-------- Information provided --------

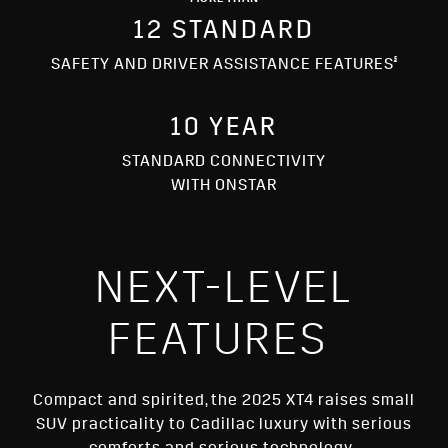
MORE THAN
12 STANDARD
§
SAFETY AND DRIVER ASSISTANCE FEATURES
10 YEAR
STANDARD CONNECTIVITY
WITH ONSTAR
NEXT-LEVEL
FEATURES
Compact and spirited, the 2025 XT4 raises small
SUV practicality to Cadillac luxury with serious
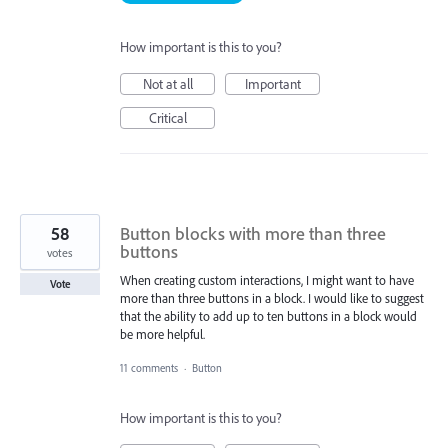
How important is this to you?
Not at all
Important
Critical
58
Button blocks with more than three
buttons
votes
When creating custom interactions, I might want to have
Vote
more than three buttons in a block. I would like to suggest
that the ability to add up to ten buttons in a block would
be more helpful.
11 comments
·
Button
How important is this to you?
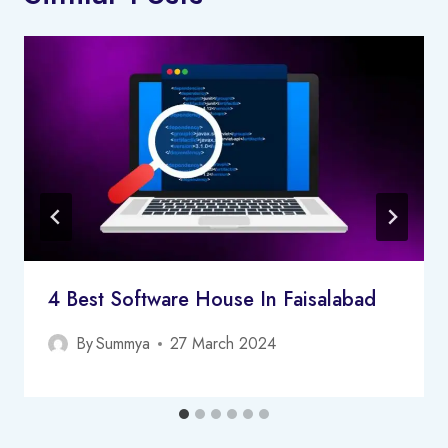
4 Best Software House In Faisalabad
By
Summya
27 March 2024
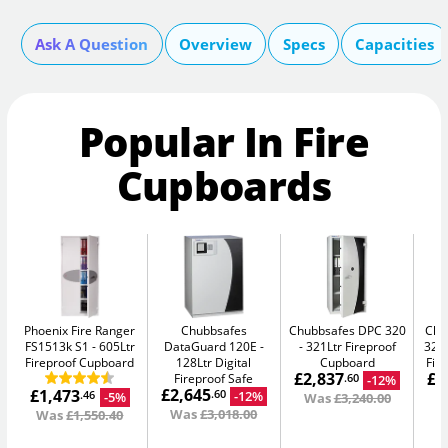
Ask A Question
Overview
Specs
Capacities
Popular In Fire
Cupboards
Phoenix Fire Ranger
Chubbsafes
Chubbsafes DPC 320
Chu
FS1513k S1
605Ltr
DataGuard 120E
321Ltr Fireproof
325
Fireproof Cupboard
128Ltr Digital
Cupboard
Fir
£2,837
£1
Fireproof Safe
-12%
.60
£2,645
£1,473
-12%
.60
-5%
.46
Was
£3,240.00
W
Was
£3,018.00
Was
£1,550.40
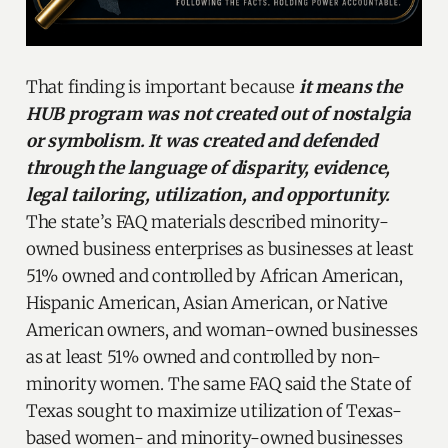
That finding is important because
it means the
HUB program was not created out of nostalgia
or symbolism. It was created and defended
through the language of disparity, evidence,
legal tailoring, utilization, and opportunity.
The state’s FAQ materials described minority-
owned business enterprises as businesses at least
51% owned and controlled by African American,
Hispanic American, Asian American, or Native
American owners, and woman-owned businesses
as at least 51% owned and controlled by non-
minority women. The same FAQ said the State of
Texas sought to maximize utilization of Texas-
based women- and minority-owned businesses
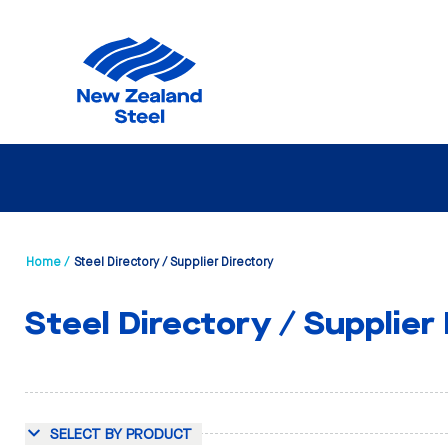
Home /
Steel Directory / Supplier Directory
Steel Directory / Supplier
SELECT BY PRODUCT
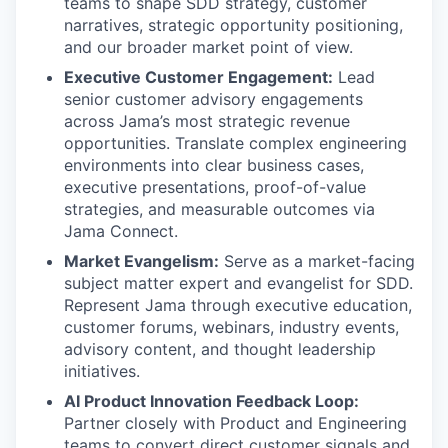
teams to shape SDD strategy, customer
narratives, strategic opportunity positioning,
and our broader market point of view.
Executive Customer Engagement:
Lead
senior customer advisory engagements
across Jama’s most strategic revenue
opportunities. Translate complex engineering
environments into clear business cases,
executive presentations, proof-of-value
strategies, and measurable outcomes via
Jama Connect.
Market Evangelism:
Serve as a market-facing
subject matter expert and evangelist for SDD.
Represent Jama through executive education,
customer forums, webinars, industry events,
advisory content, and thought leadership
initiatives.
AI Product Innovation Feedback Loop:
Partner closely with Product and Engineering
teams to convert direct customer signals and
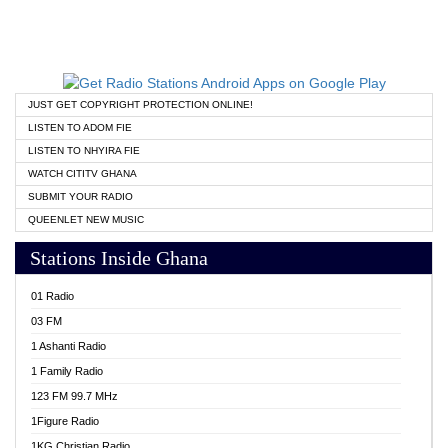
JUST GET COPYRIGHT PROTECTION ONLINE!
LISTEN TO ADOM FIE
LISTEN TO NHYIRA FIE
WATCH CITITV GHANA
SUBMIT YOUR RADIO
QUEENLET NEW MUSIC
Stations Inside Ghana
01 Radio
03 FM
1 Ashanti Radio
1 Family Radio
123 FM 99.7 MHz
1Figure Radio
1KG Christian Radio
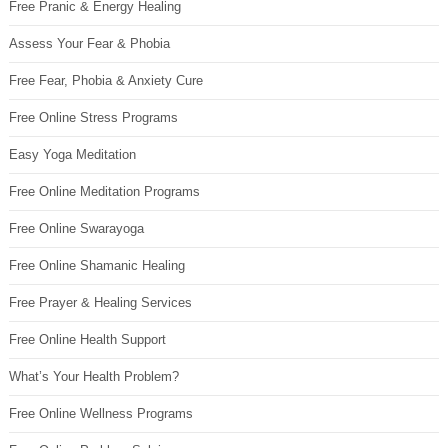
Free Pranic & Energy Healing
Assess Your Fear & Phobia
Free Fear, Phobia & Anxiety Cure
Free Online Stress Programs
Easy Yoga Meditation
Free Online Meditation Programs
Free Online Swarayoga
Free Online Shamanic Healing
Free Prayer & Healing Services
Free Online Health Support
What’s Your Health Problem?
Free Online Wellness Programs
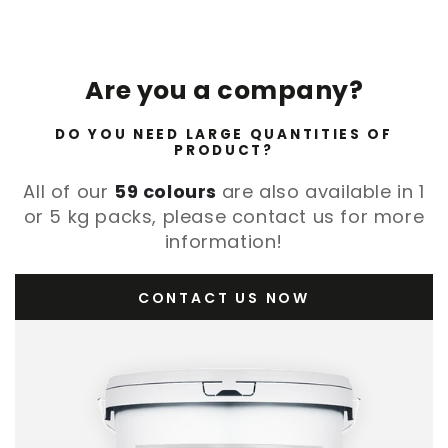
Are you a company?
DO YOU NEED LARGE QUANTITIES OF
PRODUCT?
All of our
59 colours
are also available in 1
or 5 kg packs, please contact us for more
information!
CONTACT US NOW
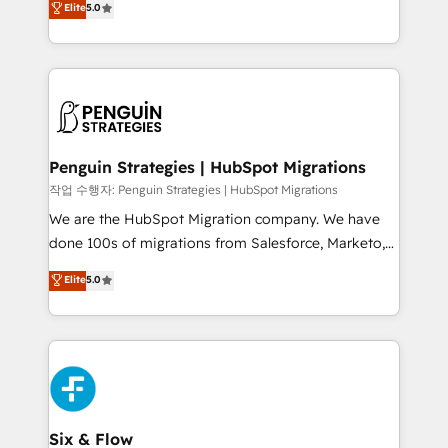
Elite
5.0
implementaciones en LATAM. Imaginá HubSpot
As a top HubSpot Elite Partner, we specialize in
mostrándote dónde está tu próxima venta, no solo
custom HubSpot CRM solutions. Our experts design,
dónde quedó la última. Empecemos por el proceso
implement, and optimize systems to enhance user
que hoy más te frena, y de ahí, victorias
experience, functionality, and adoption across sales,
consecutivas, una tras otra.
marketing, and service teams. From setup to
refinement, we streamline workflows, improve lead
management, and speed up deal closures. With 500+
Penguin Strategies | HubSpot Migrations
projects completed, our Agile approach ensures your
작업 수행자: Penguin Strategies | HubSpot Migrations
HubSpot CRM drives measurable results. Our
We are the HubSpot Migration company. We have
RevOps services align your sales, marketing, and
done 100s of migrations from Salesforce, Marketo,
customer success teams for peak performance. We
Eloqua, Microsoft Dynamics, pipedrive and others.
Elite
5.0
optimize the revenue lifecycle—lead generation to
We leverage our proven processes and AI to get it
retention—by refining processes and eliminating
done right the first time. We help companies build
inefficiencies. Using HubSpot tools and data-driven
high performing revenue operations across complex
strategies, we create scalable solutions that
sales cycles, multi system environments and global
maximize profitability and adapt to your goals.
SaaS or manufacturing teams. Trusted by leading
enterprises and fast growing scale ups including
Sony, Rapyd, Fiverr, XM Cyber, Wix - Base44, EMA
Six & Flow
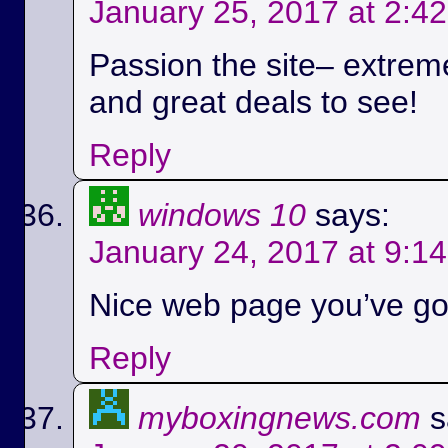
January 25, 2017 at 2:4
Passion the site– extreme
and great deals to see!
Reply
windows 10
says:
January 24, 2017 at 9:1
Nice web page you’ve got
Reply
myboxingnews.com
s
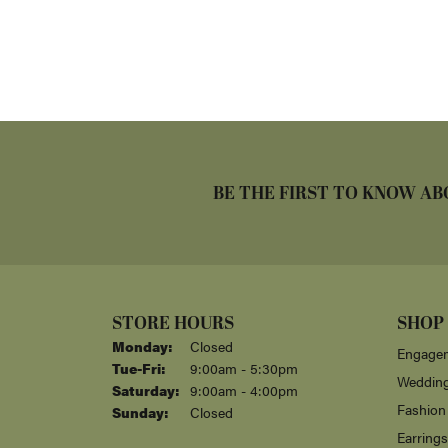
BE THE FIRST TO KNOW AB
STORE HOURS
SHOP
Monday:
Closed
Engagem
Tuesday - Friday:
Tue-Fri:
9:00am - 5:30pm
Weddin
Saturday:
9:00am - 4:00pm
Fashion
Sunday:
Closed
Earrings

--------

_What the task asks_
Because only one stretch of the records is wanted, please output the lines from the one holding "Are you a company?" through the one holding "strategies, we create scalable solutions that" exactly, both included, and leave every picture out.

_Your response_
Are you a company?
DO YOU NEED LARGE QUANTITIES OF
PRODUCT?
All of our
59 colours
are also available in 1
or 5 kg packs, please contact us for more
information!
CONTACT US NOW
Elite
5.0
implementaciones en LATAM. Imaginá HubSpot
As a top HubSpot Elite Partner, we specialize in
mostrándote dónde está tu próxima venta, no solo
custom HubSpot CRM solutions. Our experts design,
dónde quedó la última. Empecemos por el proceso
implement, and optimize systems to enhance user
que hoy más te frena, y de ahí, victorias
experience, functionality, and adoption across sales,
consecutivas, una tras otra.
marketing, and service teams. From setup to
refinement, we streamline workflows, improve lead
management, and speed up deal closures. With 500+
Penguin Strategies | HubSpot Migrations
projects completed, our Agile approach ensures your
작업 수행자: Penguin Strategies | HubSpot Migrations
HubSpot CRM drives measurable results. Our
We are the HubSpot Migration company. We have
RevOps services align your sales, marketing, and
done 100s of migrations from Salesforce, Marketo,
customer success teams for peak performance. We
Eloqua, Microsoft Dynamics, pipedrive and others.
Elite
5.0
optimize the revenue lifecycle—lead generation to
We leverage our proven processes and AI to get it
retention—by refining processes and eliminating
done right the first time. We help companies build
inefficiencies. Using HubSpot tools and data-driven
high performing revenue operations across complex
strategies, we create scalable solutions that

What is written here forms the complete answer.